§ What is needed: Each record below is to be restated word for word.

Saved entries

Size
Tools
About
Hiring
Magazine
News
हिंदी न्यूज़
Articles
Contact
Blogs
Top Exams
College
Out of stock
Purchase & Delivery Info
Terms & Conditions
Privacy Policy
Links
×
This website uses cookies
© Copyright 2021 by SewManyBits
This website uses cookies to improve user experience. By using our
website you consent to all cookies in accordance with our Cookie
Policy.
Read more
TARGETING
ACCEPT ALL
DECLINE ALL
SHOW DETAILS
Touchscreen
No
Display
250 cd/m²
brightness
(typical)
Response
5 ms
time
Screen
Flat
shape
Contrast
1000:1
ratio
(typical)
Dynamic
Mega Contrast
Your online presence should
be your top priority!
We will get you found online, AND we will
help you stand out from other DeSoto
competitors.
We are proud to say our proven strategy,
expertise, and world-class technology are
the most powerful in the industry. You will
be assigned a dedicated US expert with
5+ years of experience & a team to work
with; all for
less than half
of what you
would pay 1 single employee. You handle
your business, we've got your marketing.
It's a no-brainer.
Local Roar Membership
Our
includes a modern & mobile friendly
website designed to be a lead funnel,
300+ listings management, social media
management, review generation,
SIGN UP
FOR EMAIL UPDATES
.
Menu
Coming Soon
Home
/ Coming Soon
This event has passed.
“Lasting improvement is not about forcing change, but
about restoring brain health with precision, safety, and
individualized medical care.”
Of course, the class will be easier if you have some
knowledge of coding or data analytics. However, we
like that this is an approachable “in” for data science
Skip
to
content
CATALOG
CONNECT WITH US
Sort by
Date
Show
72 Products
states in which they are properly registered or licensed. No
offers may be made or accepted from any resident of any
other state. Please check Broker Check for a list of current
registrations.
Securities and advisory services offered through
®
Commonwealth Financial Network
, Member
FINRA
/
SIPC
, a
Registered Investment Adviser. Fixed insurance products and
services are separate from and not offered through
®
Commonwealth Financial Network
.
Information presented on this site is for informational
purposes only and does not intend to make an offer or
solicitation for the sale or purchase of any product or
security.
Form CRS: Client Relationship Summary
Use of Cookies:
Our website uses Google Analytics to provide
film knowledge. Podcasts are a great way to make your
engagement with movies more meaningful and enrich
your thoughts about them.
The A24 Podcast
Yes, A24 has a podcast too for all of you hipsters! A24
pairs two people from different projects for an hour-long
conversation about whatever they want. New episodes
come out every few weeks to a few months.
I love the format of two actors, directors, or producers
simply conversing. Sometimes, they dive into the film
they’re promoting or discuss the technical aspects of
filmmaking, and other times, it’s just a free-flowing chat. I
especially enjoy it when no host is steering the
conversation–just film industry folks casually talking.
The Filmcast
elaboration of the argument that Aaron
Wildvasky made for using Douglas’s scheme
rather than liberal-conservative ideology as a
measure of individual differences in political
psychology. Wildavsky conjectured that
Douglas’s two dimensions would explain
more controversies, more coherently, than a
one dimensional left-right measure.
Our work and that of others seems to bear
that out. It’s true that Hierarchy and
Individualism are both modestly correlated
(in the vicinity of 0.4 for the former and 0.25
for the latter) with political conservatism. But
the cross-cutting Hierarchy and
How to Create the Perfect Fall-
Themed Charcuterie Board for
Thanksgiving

§ Task response:
Size
Tools
About
Hiring
Magazine
News
हिंदी न्यूज़
Articles
Contact
Blogs
Top Exams
College
Out of stock
Purchase & Delivery Info
Terms & Conditions
Privacy Policy
Links
×
This website uses cookies
© Copyright 2021 by SewManyBits
This website uses cookies to improve user experience. By using our
website you consent to all cookies in accordance with our Cookie
Policy.
Read more
TARGETING
ACCEPT ALL
DECLINE ALL
SHOW DETAILS
Touchscreen
No
Display
250 cd/m²
brightness
(typical)
Response
5 ms
time
Screen
Flat
shape
Contrast
1000:1
ratio
(typical)
Dynamic
Mega Contrast
Your online presence should
be your top priority!
We will get you found online, AND we will
help you stand out from other DeSoto
competitors.
We are proud to say our proven strategy,
expertise, and world-class technology are
the most powerful in the industry. You will
be assigned a dedicated US expert with
5+ years of experience & a team to work
with; all for
less than half
of what you
would pay 1 single employee. You handle
your business, we've got your marketing.
It's a no-brainer.
Local Roar Membership
Our
includes a modern & mobile friendly
website designed to be a lead funnel,
300+ listings management, social media
management, review generation,
SIGN UP
FOR EMAIL UPDATES
.
Menu
Coming Soon
Home
/ Coming Soon
This event has passed.
“Lasting improvement is not about forcing change, but
about restoring brain health with precision, safety, and
individualized medical care.”
Of course, the class will be easier if you have some
knowledge of coding or data analytics. However, we
like that this is an approachable “in” for data science
Skip
to
content
CATALOG
CONNECT WITH US
Sort by
Date
Show
72 Products
states in which they are properly registered or licensed. No
offers may be made or accepted from any resident of any
other state. Please check Broker Check for a list of current
registrations.
Securities and advisory services offered through
®
Commonwealth Financial Network
, Member
FINRA
/
SIPC
, a
Registered Investment Adviser. Fixed insurance products and
services are separate from and not offered through
®
Commonwealth Financial Network
.
Information presented on this site is for informational
purposes only and does not intend to make an offer or
solicitation for the sale or purchase of any product or
security.
Form CRS: Client Relationship Summary
Use of Cookies:
Our website uses Google Analytics to provide
film knowledge. Podcasts are a great way to make your
engagement with movies more meaningful and enrich
your thoughts about them.
The A24 Podcast
Yes, A24 has a podcast too for all of you hipsters! A24
pairs two people from different projects for an hour-long
conversation about whatever they want. New episodes
come out every few weeks to a few months.
I love the format of two actors, directors, or producers
simply conversing. Sometimes, they dive into the film
they’re promoting or discuss the technical aspects of
filmmaking, and other times, it’s just a free-flowing chat. I
especially enjoy it when no host is steering the
conversation–just film industry folks casually talking.
The Filmcast
elaboration of the argument that Aaron
Wildvasky made for using Douglas’s scheme
rather than liberal-conservative ideology as a
measure of individual differences in political
psychology. Wildavsky conjectured that
Douglas’s two dimensions would explain
more controversies, more coherently, than a
one dimensional left-right measure.
Our work and that of others seems to bear
that out. It’s true that Hierarchy and
Individualism are both modestly correlated
(in the vicinity of 0.4 for the former and 0.25
for the latter) with political conservatism. But
the cross-cutting Hierarchy and
How to Create the Perfect Fall-
Themed Charcuterie Board for
Thanksgiving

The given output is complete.